There must be something happening, vigilance if nothing else, vigilance for intruders, or perhaps a visual scan for her mate and the sustenance he brings. To think otherwise - that is, that animals possess no feelings at all, are just biological blank slates - is a slippery slope to believing they don't deserve our respect, protection or consideration.

There are other intriguing attentions to detail I've observed that underscore the complexity of these creatures; the mother grabbing a beakful of nest material and packing it close to whatever side of her body the wind is blowing from as added insulation for the babies; the exacting matter in which she, with a delicateness that belies her fierce countenance, feeds them; the evident rivalry that has emerged between the chicks in a short period of time, jockeying for their mother's attention, climbing over each other to be the first fed; the fact that male and female parent share nest-sitting responsibility, periodically switching off. The moment of that switch-off, when one lands on the nest, reports for duty so to speak, and the other takes off, is strange and lovely.
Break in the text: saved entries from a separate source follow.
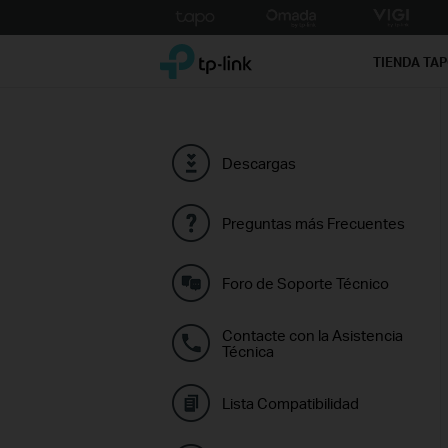
Click
to
TP-Link, Reliably Smart
skip
TIENDA TA
the
navigation
bar
Descargas
Preguntas más Frecuentes
Foro de Soporte Técnico
Contacte con la Asistencia
Técnica
Lista Compatibilidad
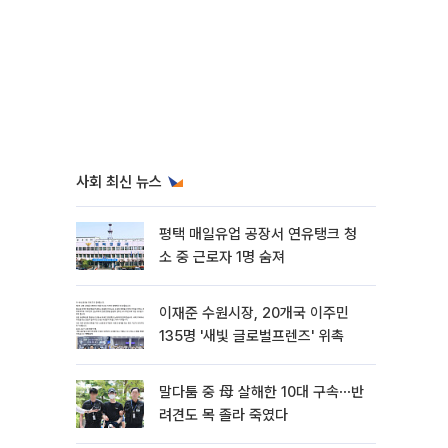
사회 최신 뉴스
평택 매일유업 공장서 연유탱크 청
소 중 근로자 1명 숨져
이재준 수원시장, 20개국 이주민
135명 '새빛 글로벌프렌즈' 위촉
말다툼 중 母 살해한 10대 구속⋯반
려견도 목 졸라 죽였다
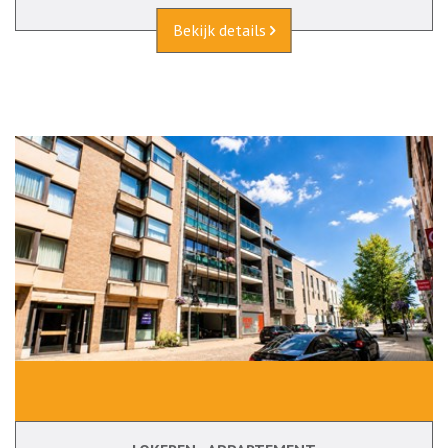
Bekijk details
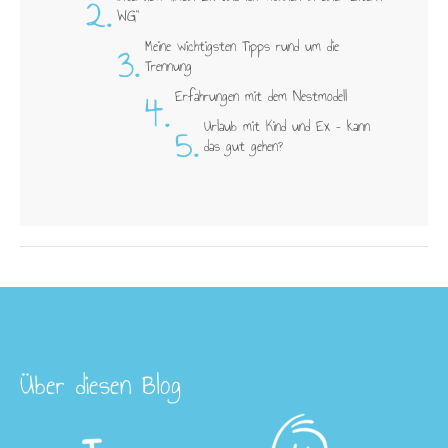
2.
WG"
3.
Meine wichtigsten Tipps rund um die
Trennung
4.
Erfahrungen mit dem Nestmodell
5.
Urlaub mit Kind und Ex – kann
das gut gehen?
Über diesen Blog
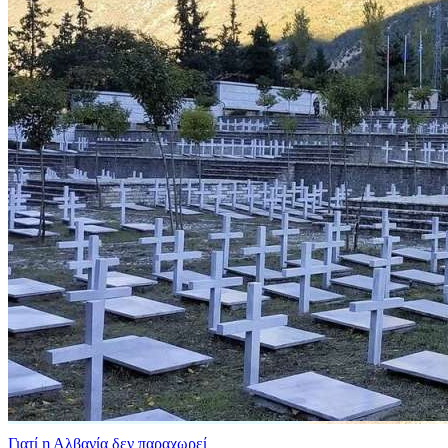
Γιατί η Αλβανία δεν παραχωρεί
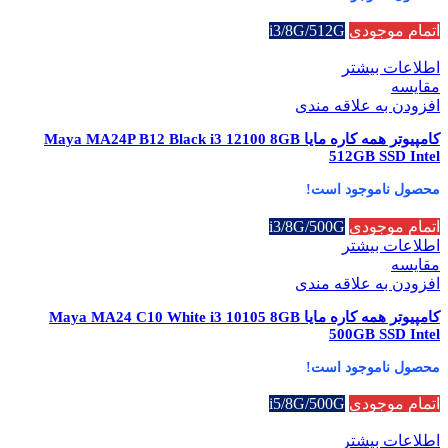
اتمام موجودی
i3/8G/512G
اطلاعات بیشتر
مقایسه
افزودن به علاقه مندی
کامپیوتر همه کاره مایا Maya MA24P B12 Black i3 12100 8GB
512GB SSD Intel
محصول ناموجود است!
اتمام موجودی
i3/8G/500G
اطلاعات بیشتر
مقایسه
افزودن به علاقه مندی
کامپیوتر همه کاره مایا Maya MA24 C10 White i3 10105 8GB
500GB SSD Intel
محصول ناموجود است!
اتمام موجودی
i5/8G/500G
اطلاعات بیشتر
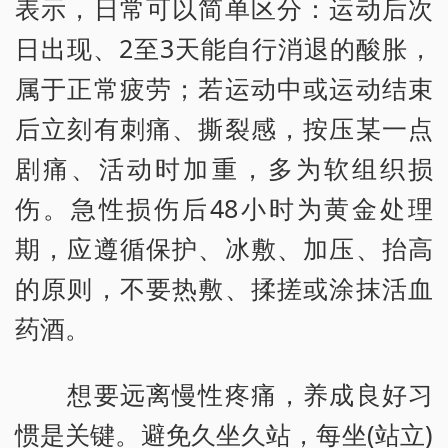
表示，日常可以简单区分：运动后次
日出现、2至3天能自行消退的酸胀，
属于正常疲劳；若运动中或运动结束
后立刻有刺痛、撕裂感，按压某一点
剧痛、活动时加重，多为软组织损
伤。急性损伤后48小时为黄金处理
期，应遵循保护、冰敷、加压、抬高
的原则，不要热敷、揉搓或涂抹活血
药酒。
想要远离慢性疼痛，养成良好习
惯是关键。避免久坐久站，每坐(站立)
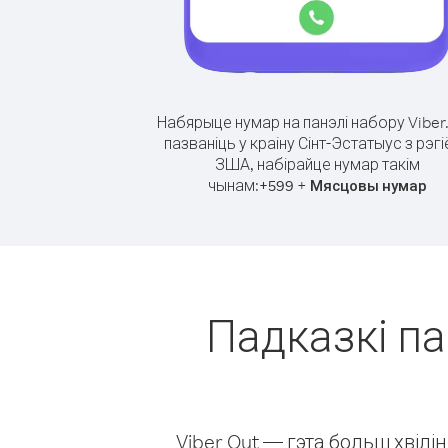
Набярыце нумар на панэлі набору Viber
пазваніць у краіну Сінт-Эстатыус з рэг
ЗША, набірайце нумар такім
чынам:
+
+
599
Мясцовы нумар
Падказкі па
Viber Out — гэта больш хвіл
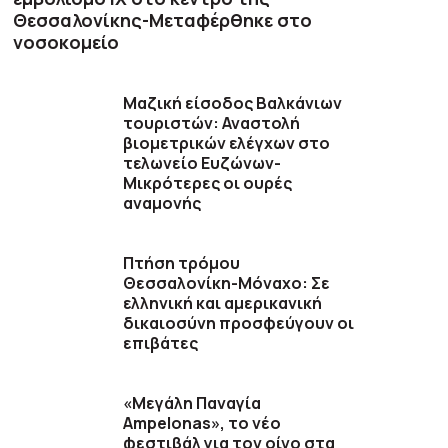
Θεσσαλονίκης-Μεταφέρθηκε στο
νοσοκομείο
Μαζική είσοδος Βαλκάνιων
τουριστών: Αναστολή
βιομετρικών ελέγχων στο
τελωνείο Ευζώνων-
Μικρότερες οι ουρές
αναμονής
Πτήση τρόμου
Θεσσαλονίκη-Μόναχο: Σε
ελληνική και αμερικανική
δικαιοσύνη προσφεύγουν οι
επιβάτες
«Μεγάλη Παναγία
Ampelonas», το νέο
φεστιβάλ για τον οίνο στα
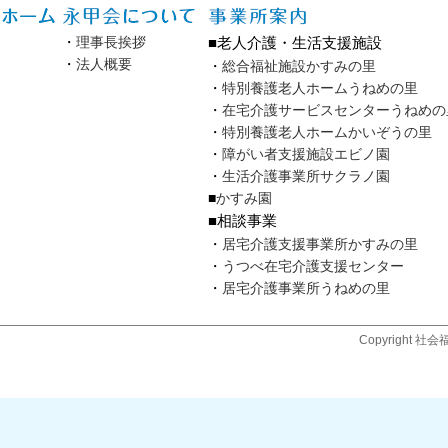
・
理事長挨拶
■老人介護・生活支援施設
・
法人概要
・
総合福祉施設かすみの里
・
特別養護老人ホームうねめの里
・
在宅介護サービスセンターうねめの
・
特別養護老人ホームかいぞうの里
・
障がい者支援施設エビノ園
・
生活介護事業所サクラノ園
■
かすみ園
■相談事業
・
居宅介護支援事業所かすみの里
・
うつべ在宅介護支援センター
・
居宅介護事業所うねめの里
Copyright 社会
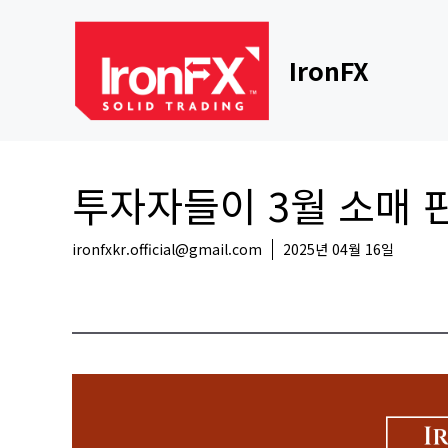
Skip
to
content
IronFX
투자자들이 3월 소매 
ironfxkr.official@gmail.com
2025년 04월 16일
해외뉴스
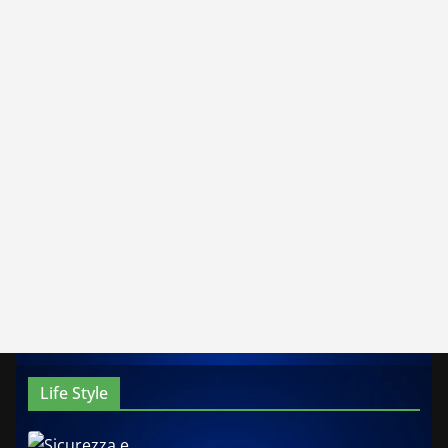
Life Style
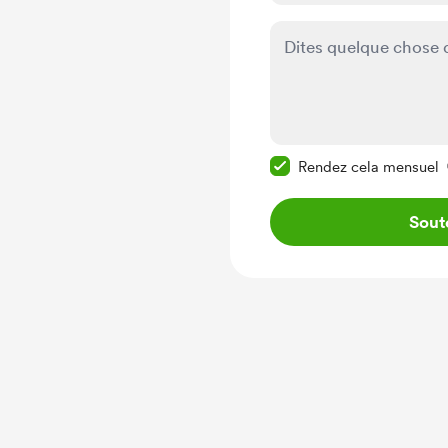
Rendre ce message pr
Rendez cela mensuel
Sout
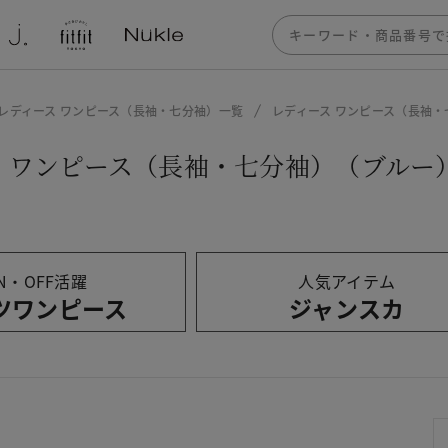
レディース ワンピース（長袖・七分袖）一覧
レディース ワンピース（長袖
ス ワンピース（長袖・七分袖）（ブルー
N・OFF活躍
人気アイテム
ツワンピース
ジャンスカ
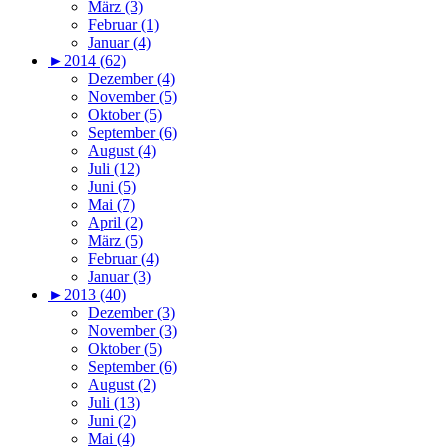
März (3)
Februar (1)
Januar (4)
►
2014 (62)
Dezember (4)
November (5)
Oktober (5)
September (6)
August (4)
Juli (12)
Juni (5)
Mai (7)
April (2)
März (5)
Februar (4)
Januar (3)
►
2013 (40)
Dezember (3)
November (3)
Oktober (5)
September (6)
August (2)
Juli (13)
Juni (2)
Mai (4)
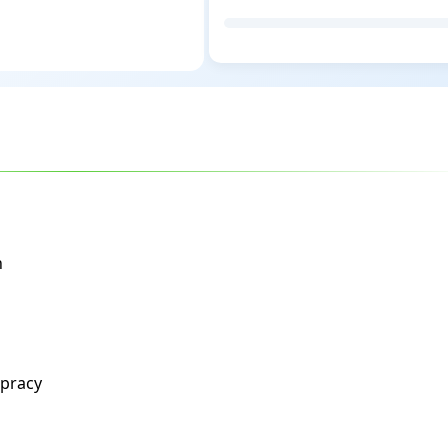
h
 pracy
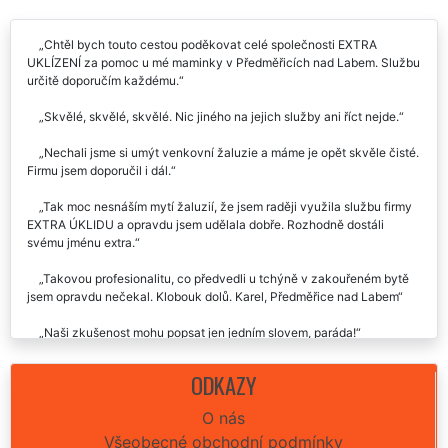
RECENZE
Recenze našich služeb uklízení od zákazníků:
Chtěl bych touto cestou poděkovat celé společnosti EXTRA
UKLÍZENÍ za pomoc u mé maminky v Předměřicích nad Labem. Službu
určitě doporučím každému.
Skvělé, skvělé, skvělé. Nic jiného na jejich služby ani říct nejde.
Nechali jsme si umýt venkovní žaluzie a máme je opět skvěle čisté.
Firmu jsem doporučil i dál.
Tak moc nesnáším mytí žaluzií, že jsem raději využila službu firmy
EXTRA ÚKLIDU a opravdu jsem udělala dobře. Rozhodně dostáli
svému jménu extra.
Takovou profesionalitu, co předvedli u tchýně v zakouřeném bytě
jsem opravdu nečekal. Klobouk dolů. Karel, Předměřice nad Labem
Naši zkušenost mohu popsat jen jedním slovem, paráda!
Po vyzkoušení této firmy už nikdy nebudu mýt žaluzie sama. Raději
ODKAZY
zaplatím, než se s tím otravovat.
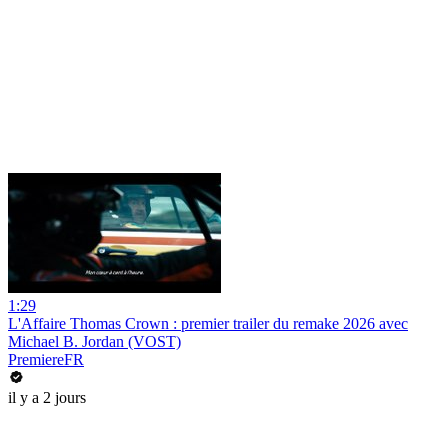
1:29
L'Affaire Thomas Crown : premier trailer du remake 2026 avec
Michael B. Jordan (VOST)
PremiereFR
il y a 2 jours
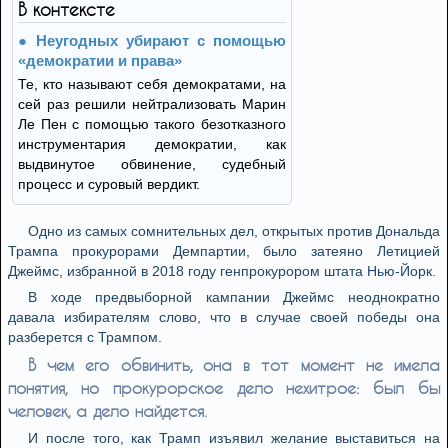
В контексте
Неугодных убирают с помощью
«демократии и права»
Те, кто называют себя демократами, на
сей раз решили нейтрализовать Марин
Ле Пен с помощью такого безотказного
инструментария демократии, как
выдвинутое обвинение, судебный
процесс и суровый вердикт.
Одно из самых cомнительных дел, открытых против Дональда
Трампа прокурорами Демпартии, было затеяно Летицией
Джеймс, избранной в 2018 году генпрокурором штата Нью-Йорк.
В ходе предвыборной кампании Джеймс неоднократно
давала избирателям слово, что в случае своей победы она
разберется с Трампом.
В чем его обвинить, она в тот момент не имела
понятия, но прокурорское дело нехитрое: был бы
человек, а дело найдется.
И после того, как Трамп изъявил желание выставиться на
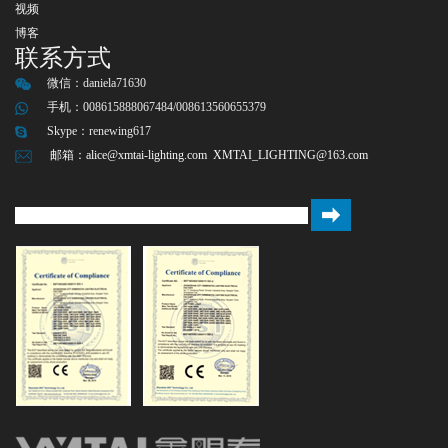
视频
博客
联系方式
微信：
daniela71630
手机：008615888067484/008613560655379
Skype：
renewing617
邮箱：
alice@xmtai-lighting.com
XMTAI_LIGHTING@163.com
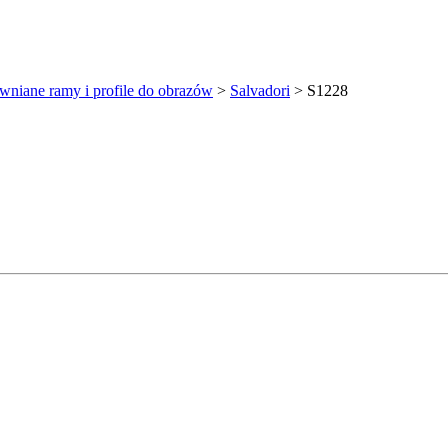
wniane ramy i profile do obrazów
>
Salvadori
>
S1228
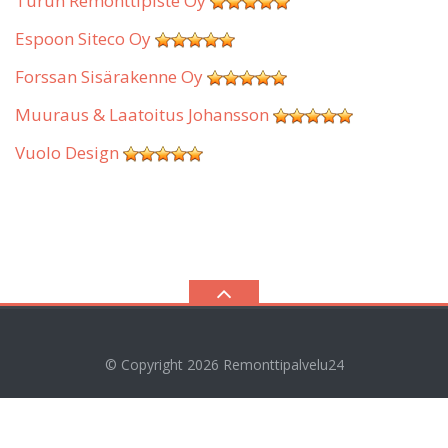
Turun Remonttipiste Oy
Espoon Siteco Oy
Forssan Sisärakenne Oy
Muuraus & Laatoitus Johansson
Vuolo Design
© Copyright 2026
Remonttipalvelu24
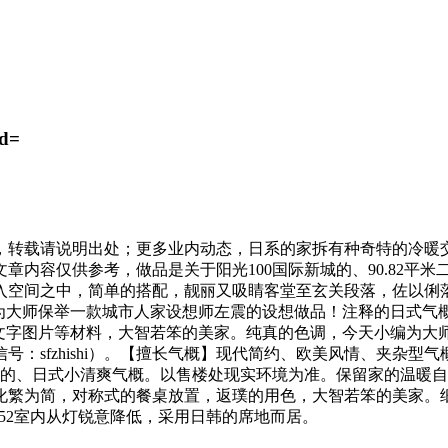
Id=
转载请说明出处；更多业内动态，日系的家拆有种奇特的冷暖交
章内容仅供参考，做品是关于阳光100国际新城的、90.82平
入空间之中，简单的搭配，靓丽又吸睛客堂至玄关段落，佐以俐
编为大师保举一款城市人家设想师左震的设想做品！注释的日式
有文字图片等材料，大智若笨的美家。纯真的色调，今天小编为大
：sfzhishi）。【擅长气概】现代简约、欧美风情、夹杂
0国际新城的、日式小清爽气概。以售楼处现实环境为准。保留家的
化繁为简，对称式的餐桌放置，返璞的用色，大智若笨的美家。
newsId=14075152室内从灯锐意降低，采用日韩的席地而居。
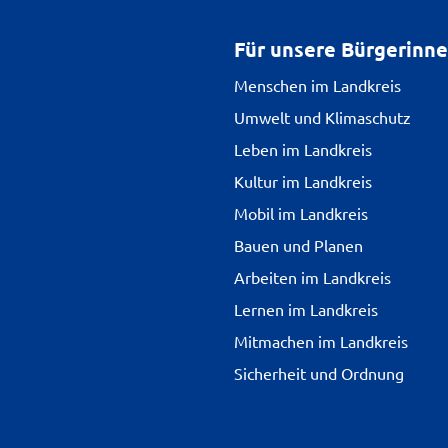
Für unsere Bürgerinn
Menschen im Landkreis
Umwelt und Klimaschutz
Leben im Landkreis
Kultur im Landkreis
Mobil im Landkreis
Bauen und Planen
Arbeiten im Landkreis
Lernen im Landkreis
Mitmachen im Landkreis
Sicherheit und Ordnung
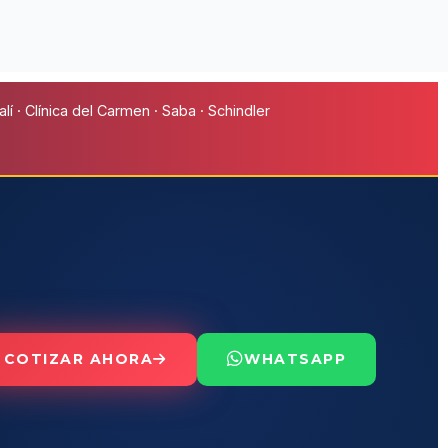
í · Clínica del Carmen · Saba · Schindler
COTIZAR AHORA
WHATSAPP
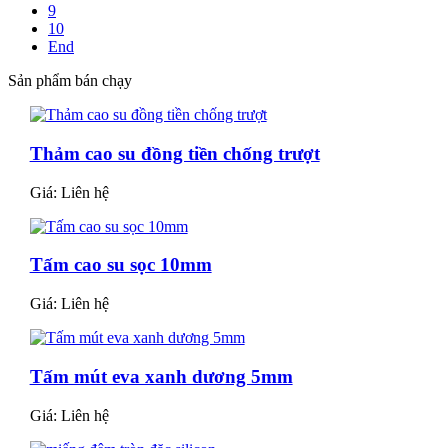
9
10
End
Sản phẩm bán chạy
Thảm cao su đồng tiền chống trượt
Giá:
Liên hệ
Tấm cao su sọc 10mm
Giá:
Liên hệ
Tấm mút eva xanh dương 5mm
Giá:
Liên hệ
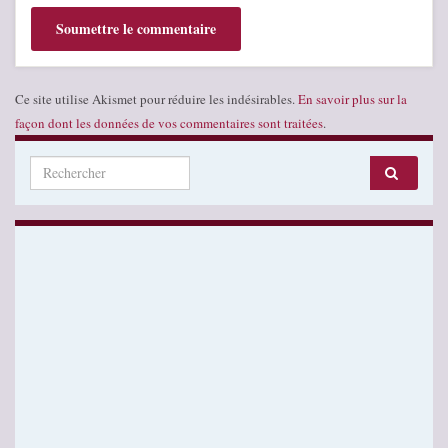
Ce site utilise Akismet pour réduire les indésirables.
En savoir plus sur la
façon dont les données de vos commentaires sont traitées
.
Search for:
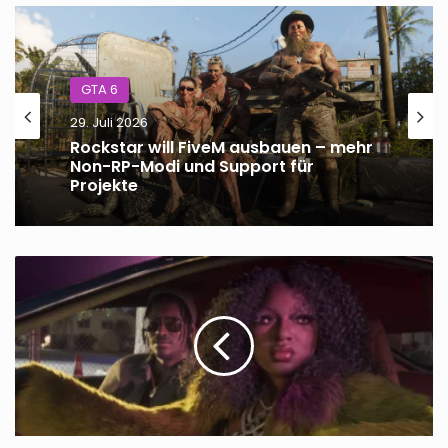
GTA 6
29. Juli 2026
Rockstar will FiveM ausbauen – mehr
Non-RP-Modi und Support für
Projekte
GTA
Online
-
Twitch
Drops
bringen
bis
zu
1.000.000
GTA-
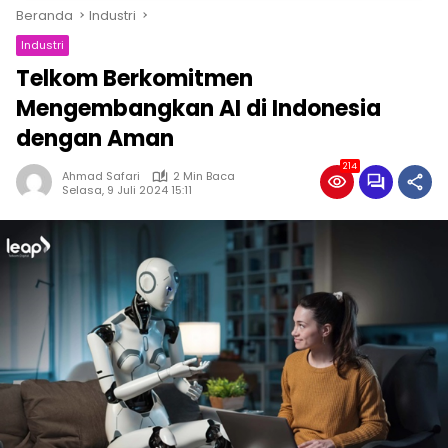
Beranda
Industri
Industri
Telkom Berkomitmen
Mengembangkan AI di Indonesia
dengan Aman
214
Ahmad Safari
2 Min Baca
Selasa, 9 Juli 2024 15:11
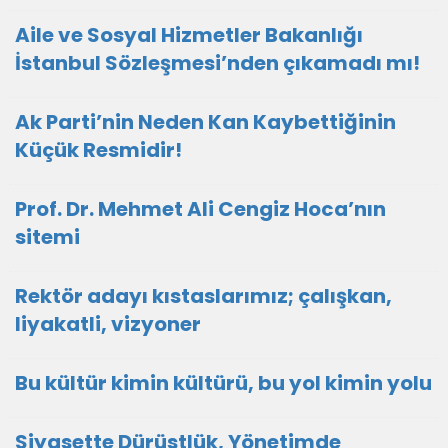
Aile ve Sosyal Hizmetler Bakanlığı
İstanbul Sözleşmesi’nden çıkamadı mı!
Ak Parti’nin Neden Kan Kaybettiğinin
Küçük Resmidir!
Prof. Dr. Mehmet Ali Cengiz Hoca’nın
sitemi
Rektör adayı kıstaslarımız; çalışkan,
liyakatli, vizyoner
Bu kültür kimin kültürü, bu yol kimin yolu
Siyasette Dürüstlük, Yönetimde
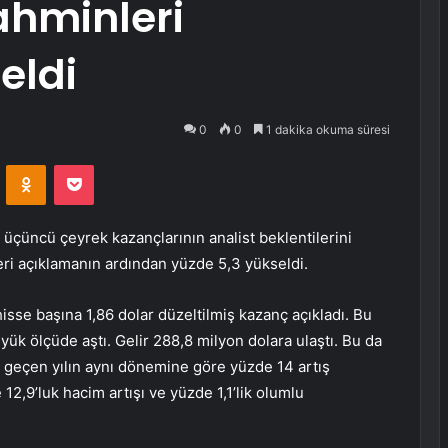
ahminleri
eldi
0
0
1 dakika okuma süresi
VKontakte
Odnoklassniki
Pocket
üçüncü çeyrek kazançlarının analist beklentilerini
ri açıklamanın ardından yüzde 5,3 yükseldi.
hisse başına 1,86 dolar düzeltilmiş kazanç açıkladı. Bu
yük ölçüde aştı. Gelir 288,8 milyon dolara ulaştı. Bu da
e geçen yılın aynı dönemine göre yüzde 14 artış
12,9’luk hacim artışı ve yüzde 1,1’lik olumlu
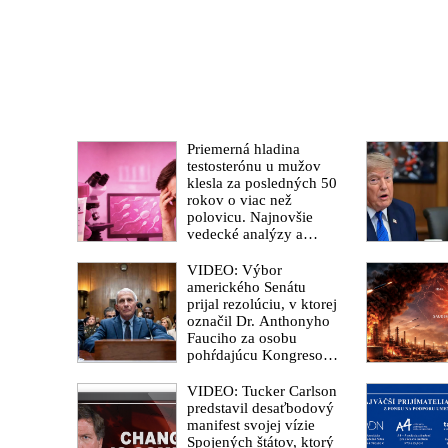
Priemerná hladina
testosterónu u mužov
klesla za posledných 50
rokov o viac než
polovicu. Najnovšie
vedecké analýzy a
správy prezentované
odborníkmi poukazujú
VIDEO: Výbor
na ohrozenie schopnosti
amerického Senátu
mužov splodiť
prijal rezolúciu, v ktorej
potomstvo
označil Dr. Anthonyho
Fauciho za osobu
pohŕdajúcu Kongresom.
„Zomrel milión
Američanov a myslím
VIDEO: Tucker Carlson
si, že si zaslúžia poznať
predstavil desaťbodový
pravdu,“ vyhlásil
manifest svojej vízie
senátor Rand Paul
Spojených štátov, ktorý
Though from what I can see, it's the female who spends most of the time guarding the brood.

The male's job is primarily bringing food home. Often he lands on the nest and - in an astonishing and further anthropomorphic gesture - lays down a fish in front of her, then flies away and returns a while later with another. Its pulsing gills indicate it is still alive, that it has just been snagged from some nearby lake or river, perhaps the Upper Iowa, or maybe the little brook that flows directly under their tree.

In either case, as fresh as fresh fish can be.

There is a simple rhythm to the life this family leads, where elsewhere in the world, our overly complex, frenzied human existence plays out one violent, noisy breakdown at a time. How marvelous to be able to while away an afternoon with them, to hear the sounds they hear from their perch (the buffeting of the chilly wind, the occasional howl of a truck passing on the nearby road, the closer, but less frequent, whinny of horses, indicating some kind of human dwelling in the immediate vicinity, even the incessant cheeping of the eaglets)...How lucky are we that a camera can be placed in close but unobtrusive proximity, without disturbing the animals, and set to broadcast their world in full color and sound, in real time, 24 hours a day, 7 days a week?

We must be careful (or I must be, anyway) not to delude ourselves about this world when viewing it from the comfort our laptops. Like all animals, these eagles live a simple life, but a harsh life, rich with ever-present danger and hardship. It is not simple the way humans strive to be simple. Mortality rate amongst eaglets is high (intraspecies violence, not to mention sibling rivalry, is commonplace) and these animals have no control over external forces, only the ability to react; usually ineffectually, if those forces are negative.

But all the more reason why we are lucky are we to have this technology at our disposal. We can watch and observe, share in the good and absorb the bad.

Although so far, nothing bad has happened for the Decorah, Iowa eagles, at least not this year. In just the few days I've been watching, the eaglets' growth has been astonishing, and they have already taken to roaming about the nest and trying to feed themselves.

I for one plan to keep watching. A summer well spent.